Eden Habtemichael, a prominent journalist who escaped from Eritrea, was awarded Woman of the Year 2017 in recognition of her ground-breaking work to support asylum seekers and refugees in Oxfordshire. She fled to the UK in 2001 as a single mother with her two year-old daughter and applied for asylum.  Alone and scared, at one point she became homeless and destitute.  Once granted refugee status, she resolved to help other women and children in the asylum system. Eden has since worked tirelessly to find families in Oxford with spare rooms willing to host a refugee so that no one has to face destitution like her and her daughter.  Two teenage boys she found sleeping rough after arriving from Calais are now heading to university after getting A*s in their A-levels, thanks to Eden’s work in helping them find a family.
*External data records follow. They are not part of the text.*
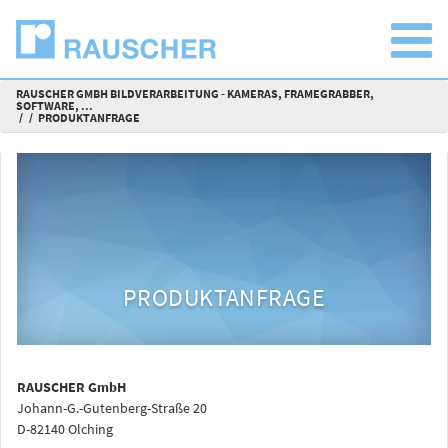
RAUSCHER GMBH BILDVERARBEITUNG - KAMERAS, FRAMEGRABBER,
SOFTWARE, ...
PRODUKTANFRAGE
PRODUKTANFRAGE
RAUSCHER GmbH
Johann-G.-Gutenberg-Straße 20
D-82140 Olching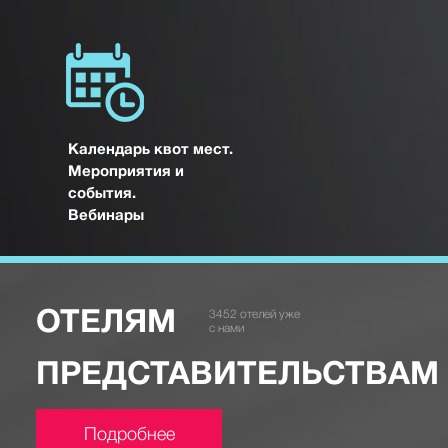
Календарь квот мест.
Мероприятия и
события.
Вебинары
ОТЕЛЯМ
3452
отелей уже
с нами
ПРЕДСТАВИТЕЛЬ
СТВАМ
Подробнее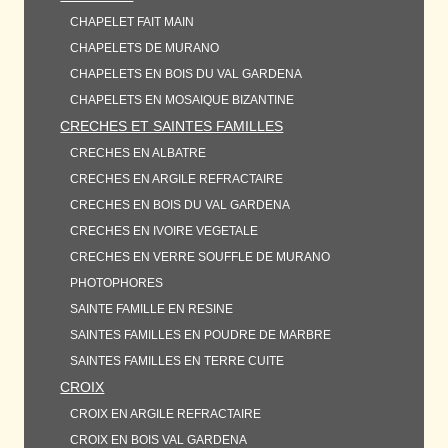
CHAPELET FAIT MAIN
CHAPELETS DE MURANO
CHAPELETS EN BOIS DU VAL GARDENA
CHAPELETS EN MOSAIQUE BIZANTINE
CRECHES ET SAINTES FAMILLES
CRECHES EN ALBATRE
CRECHES EN ARGILE REFRACTAIRE
CRECHES EN BOIS DU VAL GARDENA
CRECHES EN IVOIRE VEGETALE
CRECHES EN VERRE SOUFFLE DE MURANO
PHOTOPHORES
SAINTE FAMILLE EN RESINE
SAINTES FAMILLES EN POUDRE DE MARBRE
SAINTES FAMILLES EN TERRE CUITE
CROIX
CROIX EN ARGILE REFRACTAIRE
CROIX EN BOIS VAL GARDENA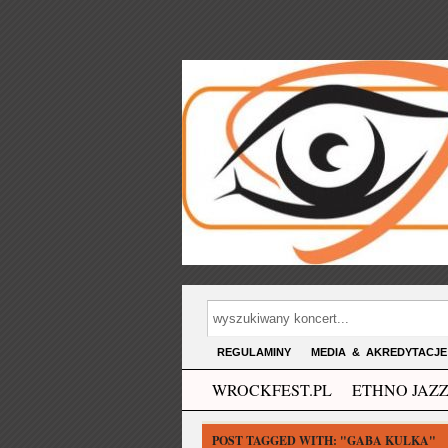
REGULAMINY
MEDIA & AKREDYTACJE
WROCKFEST.PL
ETHNO JAZZ
POST TAGGED WITH:
"GABA KULKA"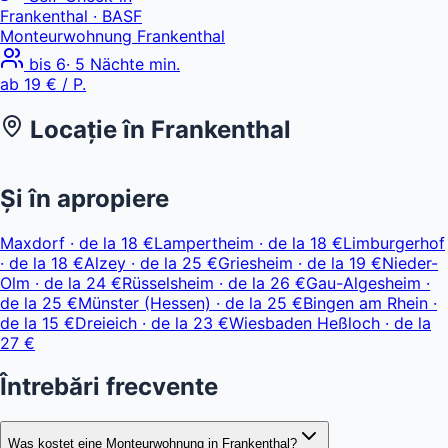
Frankenthal
· BASF
Monteurwohnung Frankenthal
bis
6
·
5
Nächte min.
ab
19 €
/ P.
Locație în
Frankenthal
Leaflet
|
© OpenStreetMap, © CARTO
ab 19 €
+
Și în apropiere
−
Maxdorf
·
de la
18 €
Lampertheim
·
de la
18 €
Limburgerhof
·
de la
18 €
Alzey
·
de la
25 €
Griesheim
·
de la
19 €
Nieder-
Olm
·
de la
24 €
Rüsselsheim
·
de la
26 €
Gau-Algesheim
·
de la
25 €
Münster (Hessen)
·
de la
25 €
Bingen am Rhein
·
de la
15 €
Dreieich
·
de la
23 €
Wiesbaden Heßloch
·
de la
27 €
Întrebări frecvente
Was kostet eine Monteurwohnung in Frankenthal?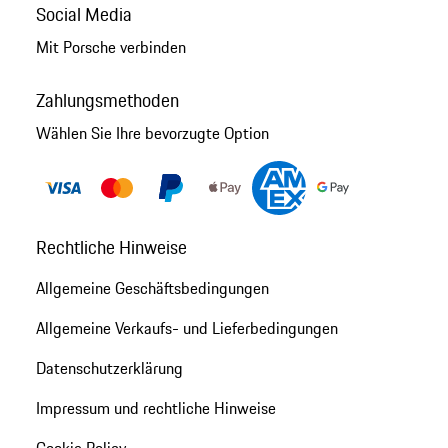
Social Media
Mit Porsche verbinden
Zahlungsmethoden
Wählen Sie Ihre bevorzugte Option
Rechtliche Hinweise
Allgemeine Geschäftsbedingungen
Allgemeine Verkaufs- und Lieferbedingungen
Datenschutzerklärung
Impressum und rechtliche Hinweise
Cookie Policy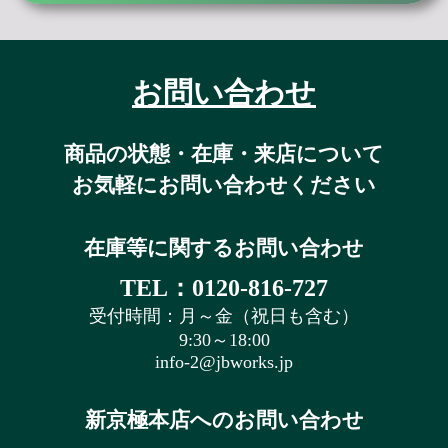
お問い合わせ
商品の状態・在庫・来店について
お気軽にお問い合わせください
在庫等に関するお問い合わせ
TEL：0120-816-727
受付時間：月～金（祝日も含む）
9:30～18:00
info-2@jbworks.jp
新京極本店へのお問い合わせ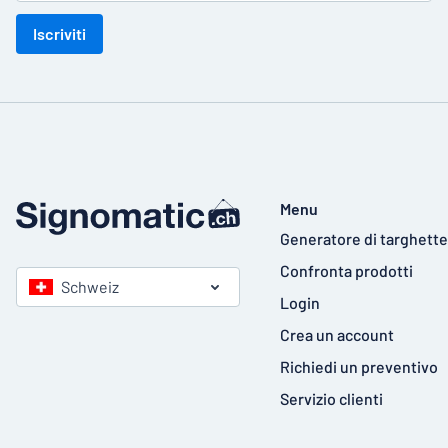
Iscriviti
Menu
Generatore di targhette
Confronta prodotti
Schweiz
Login
Crea un account
Richiedi un preventivo
Servizio clienti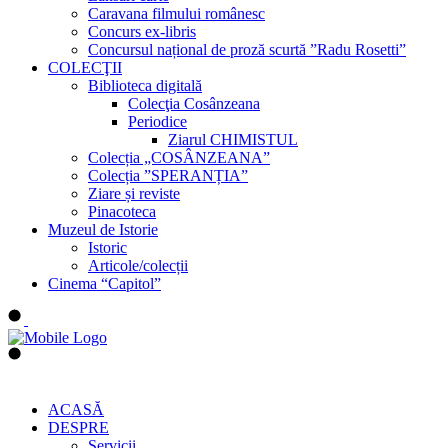
Caravana filmului românesc
Concurs ex-libris
Concursul național de proză scurtă ”Radu Rosetti”
COLECŢII
Biblioteca digitală
Colecţia Cosânzeana
Periodice
Ziarul CHIMISTUL
Colecția „COSÂNZEANA”
Colecția ”SPERANȚIA”
Ziare și reviste
Pinacoteca
Muzeul de Istorie
Istoric
Articole/colecții
Cinema “Capitol”
ACASĂ
DESPRE
Servicii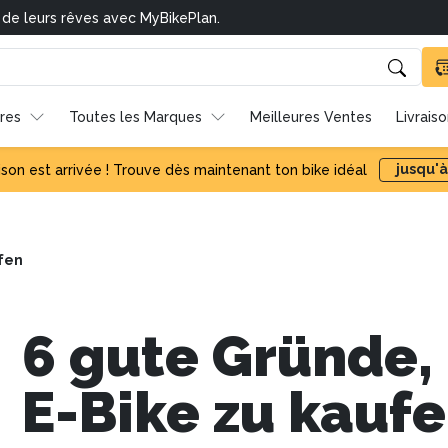
o de leurs rêves avec MyBikePlan.
res
Toutes les Marques
Meilleures Ventes
Livrais
jusqu'à
ison est arrivée ! Trouve dès maintenant ton bike idéal
ufen
6 gute Gründe,
E-Bike zu kauf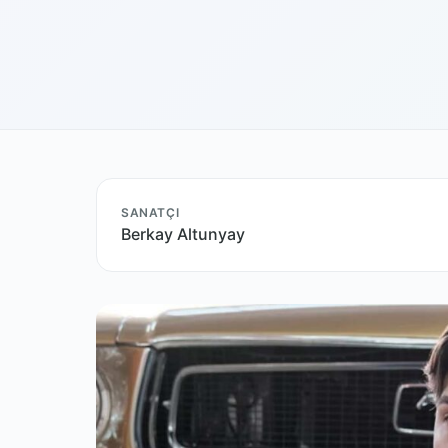
SANATÇI
Berkay Altunyay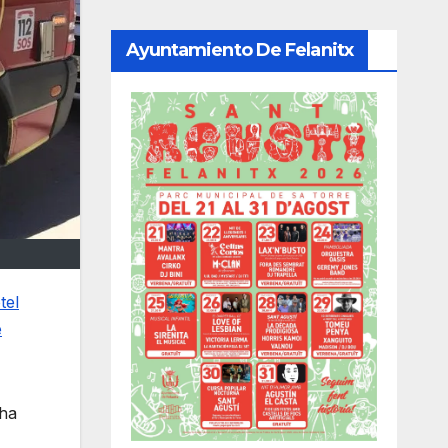
Ayuntamiento De Felanitx
tel
e
 ha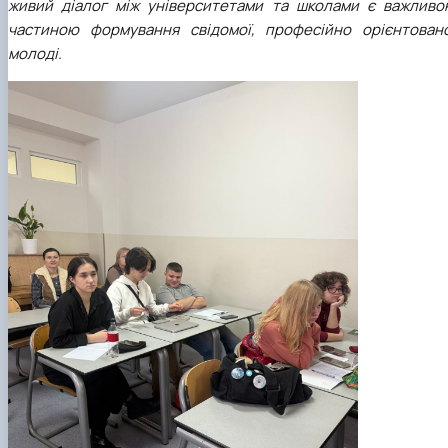
живий діалог між університетами та школами є важливо
частиною формування свідомої, професійно орієнтовано
молоді.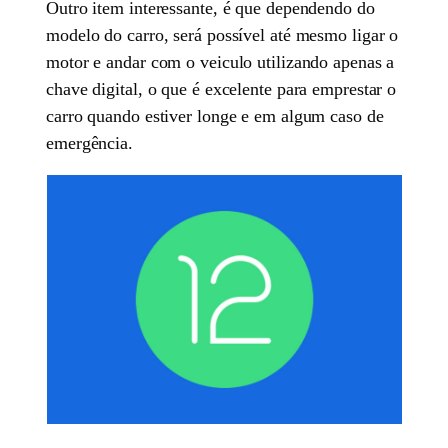
Outro item interessante, é que dependendo do
modelo do carro, será possível até mesmo ligar o
motor e andar com o veiculo utilizando apenas a
chave digital, o que é excelente para emprestar o
carro quando estiver longe e em algum caso de
emergência.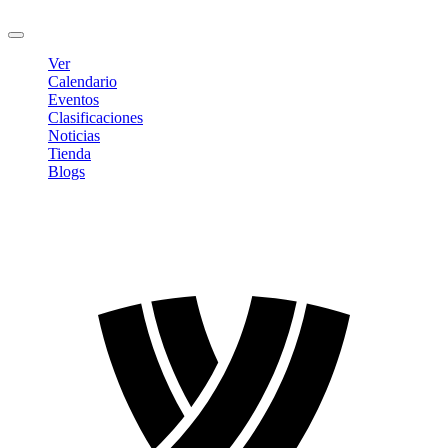
Cerrar sesión
Ver
Calendario
Eventos
Clasificaciones
Noticias
Tienda
Blogs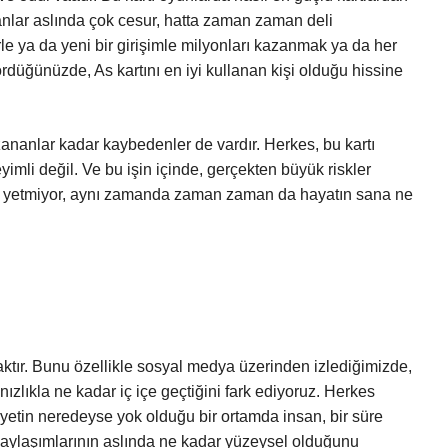
yanlar aslında çok cesur, hatta zaman zaman deli
rle ya da yeni bir girişimle milyonları kazanmak ya da her
rdüğünüzde, As kartını en iyi kullanan kişi olduğu hissine
zananlar kadar kaybedenler de vardır. Herkes, bu kartı
imli değil. Ve bu işin içinde, gerçekten büyük riskler
ak yetmiyor, aynı zamanda zaman zaman da hayatın sana ne
aktır. Bunu özellikle sosyal medya üzerinden izlediğimizde,
zlıkla ne kadar iç içe geçtiğini fark ediyoruz. Herkes
iyetin neredeyse yok olduğu bir ortamda insan, bir süre
 paylaşımlarının aslında ne kadar yüzeysel olduğunu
The Women on the Move Awards also recognised former child refugee Lord Dubs as Champion of the Year for his amendment to the Immigration Act of 2016 which compelled the UK government to resettle and support unaccompanied refugee children from other countries in Europe.  He continues to fight for the implementation of the provision.  The Sue Lloyd-Roberts Media Award went to Christina Lamb, Senior Foreign Correspondent for the Sunday Times, for her reporting on the refugee crisis in 2016.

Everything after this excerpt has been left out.